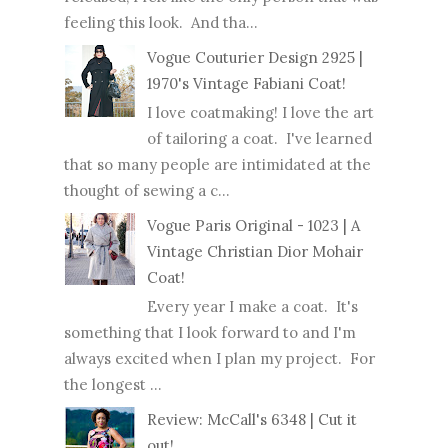
feeling this look. And tha...
Vogue Couturier Design 2925 |
1970's Vintage Fabiani Coat!
I love coatmaking! I love the art
of tailoring a coat. I've learned
that so many people are intimidated at the
thought of sewing a c...
Vogue Paris Original - 1023 | A
Vintage Christian Dior Mohair
Coat!
Every year I make a coat. It's
something that I look forward to and I'm
always excited when I plan my project. For
the longest ...
Review: McCall's 6348 | Cut it
out!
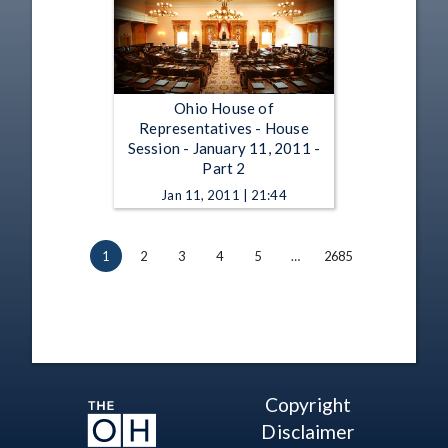
Ohio House of
Representatives - House
Session - January 11, 2011 -
Part 2
Jan 11, 2011 | 21:44
1
2
3
4
5
…
2685
Copyright
Disclaimer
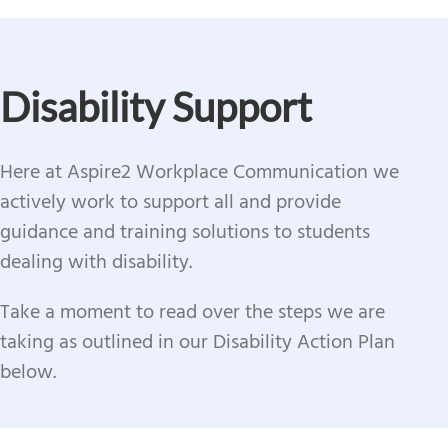
Disability Support
Here at Aspire2 Workplace Communication we
actively work to support all and provide
guidance and training solutions to students
dealing with disability.
Take a moment to read over the steps we are
taking as outlined in our Disability Action Plan
below.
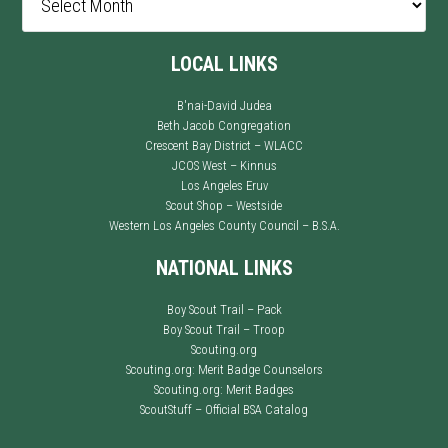
LOCAL LINKS
B'nai-David Judea
Beth Jacob Congregation
Crescent Bay District – WLACC
JCOS West – Kinnus
Los Angeles Eruv
Scout Shop – Westside
Western Los Angeles County Council – B.S.A.
NATIONAL LINKS
Boy Scout Trail – Pack
Boy Scout Trail – Troop
Scouting.org
Scouting.org: Merit Badge Counselors
Scouting.org: Merit Badges
ScoutStuff – Official BSA Catalog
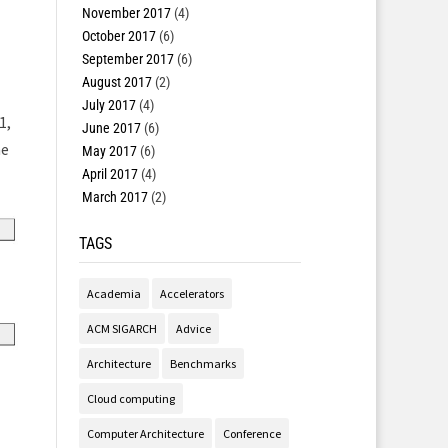
November 2017
(4)
October 2017
(6)
September 2017
(6)
August 2017
(2)
July 2017
(4)
1,
June 2017
(6)
he
May 2017
(6)
April 2017
(4)
March 2017
(2)
TAGS
Academia
Accelerators
ACM SIGARCH
Advice
Architecture
Benchmarks
Cloud computing
Computer Architecture
Conference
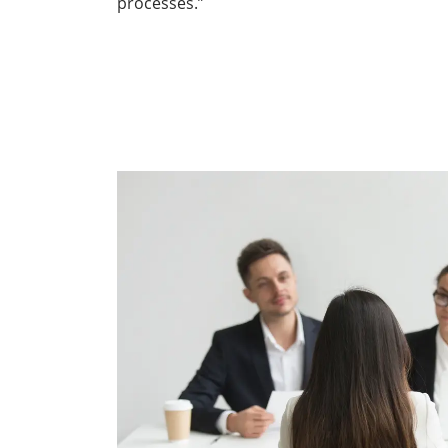
processes.”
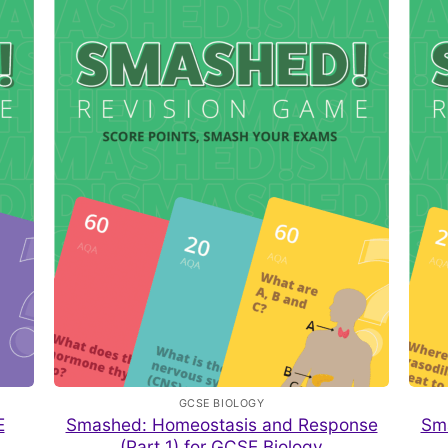
GCSE BIOLOGY
E
Smashed: Homeostasis and Response
Sm
(Part 1) for GCSE Biology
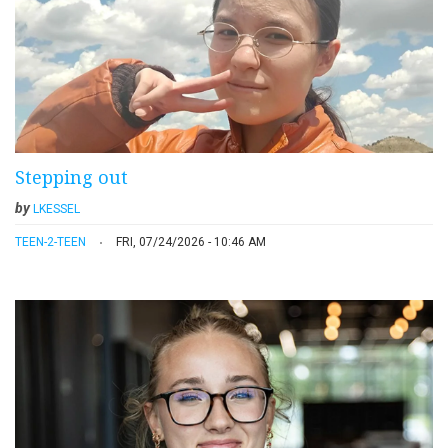
Stepping out
by
LKESSEL
TEEN-2-TEEN
FRI, 07/24/2026 - 10:46 AM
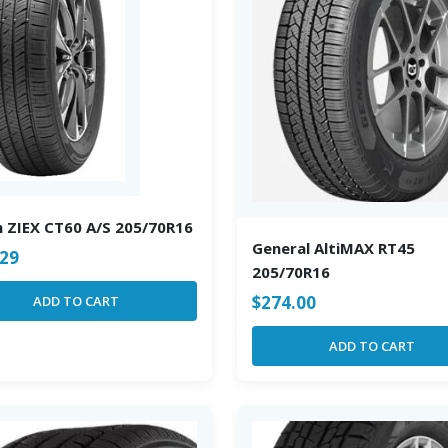
n ZIEX CT60 A/S 205/70R16
General AltiMAX RT45
.29
205/70R16
$
274.00
ADD TO CART
ADD TO CART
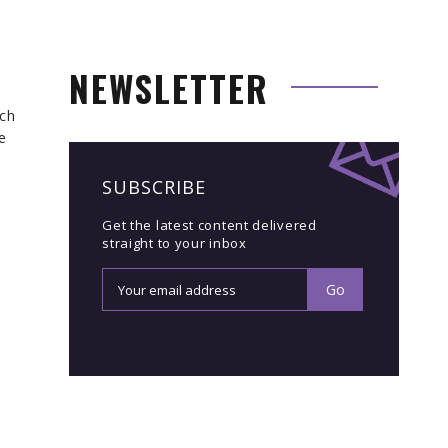
NEWSLETTER
ich
e
SUBSCRIBE
Get the latest content delivered
straight to your inbox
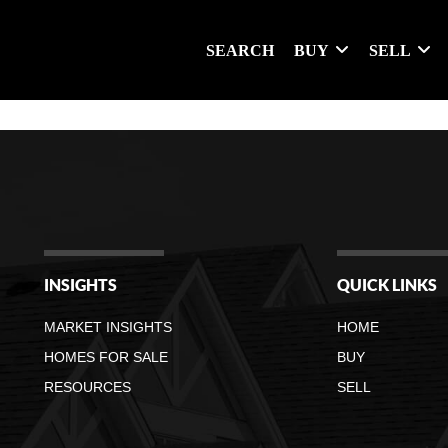
SEARCH
BUY
SELL
INSIGHTS
QUICK LINKS
MARKET INSIGHTS
HOME
HOMES FOR SALE
BUY
RESOURCES
SELL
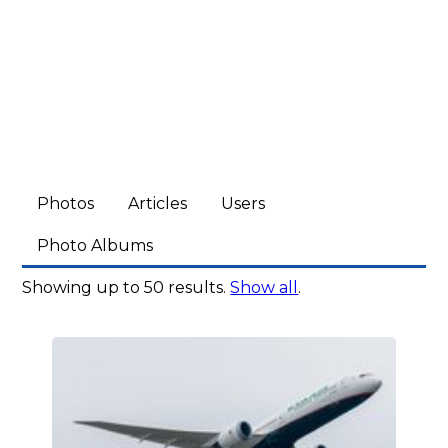
Photos
Articles
Users
Photo Albums
Showing up to 50 results.
Show all
.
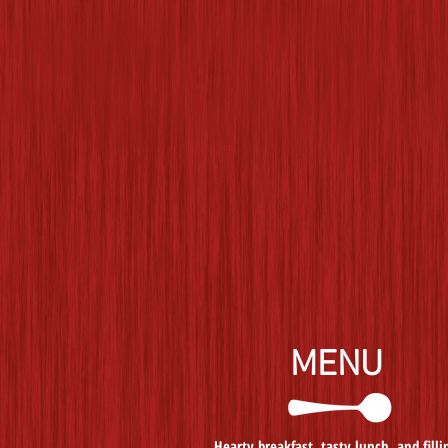
MENU
Hearty breakfast, tasty lunch, and filli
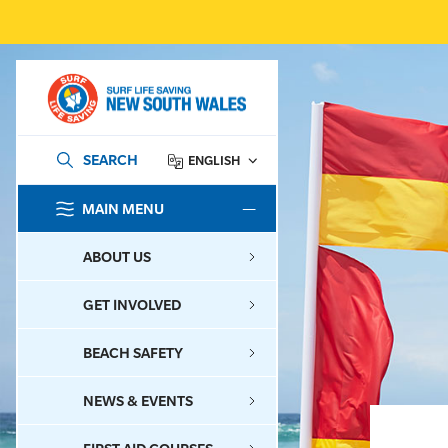
SEARCH
ENGLISH
MAIN MENU
SEARCH
ABOUT US
GET INVOLVED
BEACH SAFETY
NEWS & EVENTS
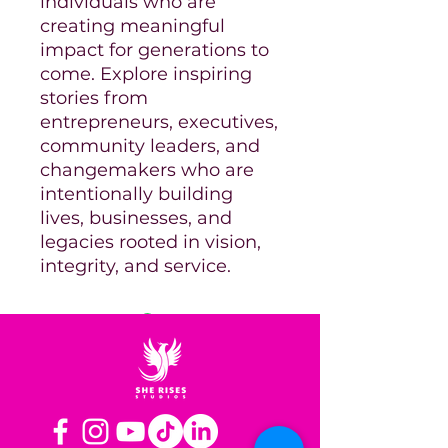
individuals who are
creating meaningful
impact for generations to
come. Explore inspiring
stories from
entrepreneurs, executives,
community leaders, and
changemakers who are
intentionally building
lives, businesses, and
legacies rooted in vision,
integrity, and service.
------------------------
Problem statement — Each line of the material is to be output exactly. Images are not part of the expected output.

Output for this task —
feeling this look. And tha...
Vogue Couturier Design 2925 |
1970's Vintage Fabiani Coat!
I love coatmaking! I love the art
of tailoring a coat. I've learned
that so many people are intimidated at the
thought of sewing a c...
Vogue Paris Original - 1023 | A
Vintage Christian Dior Mohair
Coat!
Every year I make a coat. It's
something that I look forward to and I'm
always excited when I plan my project. For
the longest ...
Review: McCall's 6348 | Cut it
out!
Ohio House of
Representatives - House
Session - January 11, 2011 -
Part 2
Jan 11, 2011 | 21:44
1
2
3
4
5
…
2685
Copyright
Disclaimer
Disability Support
Here at Aspire2 Workplace Communication we
actively work to support all and provide
guidance and training solutions to students
dealing with disability.
Take a moment to read over the steps we are
taking as outlined in our Disability Action Plan
below.
LOCAL LINKS
B'nai-David Judea
Beth Jacob Congregation
Crescent Bay District – WLACC
JCOS West – Kinnus
Los Angeles Eruv
Scout Shop – Westside
Western Los Angeles County Council – B.S.A.
NATIONAL LINKS
Boy Scout Trail – Pack
Boy Scout Trail – Troop
Scouting.org
Scouting.org: Merit Badge Counselors
Scouting.org: Merit Badges
ScoutStuff – Official BSA Catalog
November 2017
(4)
October 2017
(6)
September 2017
(6)
August 2017
(2)
July 2017
(4)
1,
June 2017
(6)
he
May 2017
(6)
April 2017
(4)
March 2017
(2)
TAGS
Academia
Accelerators
ACM SIGARCH
Advice
Architecture
Benchmarks
Cloud computing
Computer Architecture
Conference
processes.”
GCSE BIOLOGY
E
Smashed: Homeostasis and Response
Sm
(Part 1) for GCSE Biology
Stepping out
by
LKESSEL
TEEN-2-TEEN
FRI, 07/24/2026 - 10:46 AM
n ZIEX CT60 A/S 205/70R16
General AltiMAX RT45
.29
205/70R16
$
274.00
ADD TO CART
ADD TO CART
NEWSLETTER
ich
e
SUBSCRIBE
Get the latest content delivered
straight to your inbox
SEARCH
BUY
SELL
INSIGHTS
QUICK LINKS
MARKET INSIGHTS
HOME
HOMES FOR SALE
BUY
RESOURCES
SELL
Photos
Articles
Users
Photo Albums
Showing up to 50 results.
Show all
.
MENU
Hearty breakfast, tasty lunch, and filli
SEARCH
ENGLISH
MAIN MENU
SEARCH
ABOUT US
GET INVOLVED
BEACH SAFETY
NEWS & EVENTS
individuals who are
creating meaningful
impact for generations to
come. Explore inspiring
stories from
entrepreneurs, executives,
community leaders, and
changemakers who are
intentionally building
lives, businesses, and
legacies rooted in vision,
integrity, and service.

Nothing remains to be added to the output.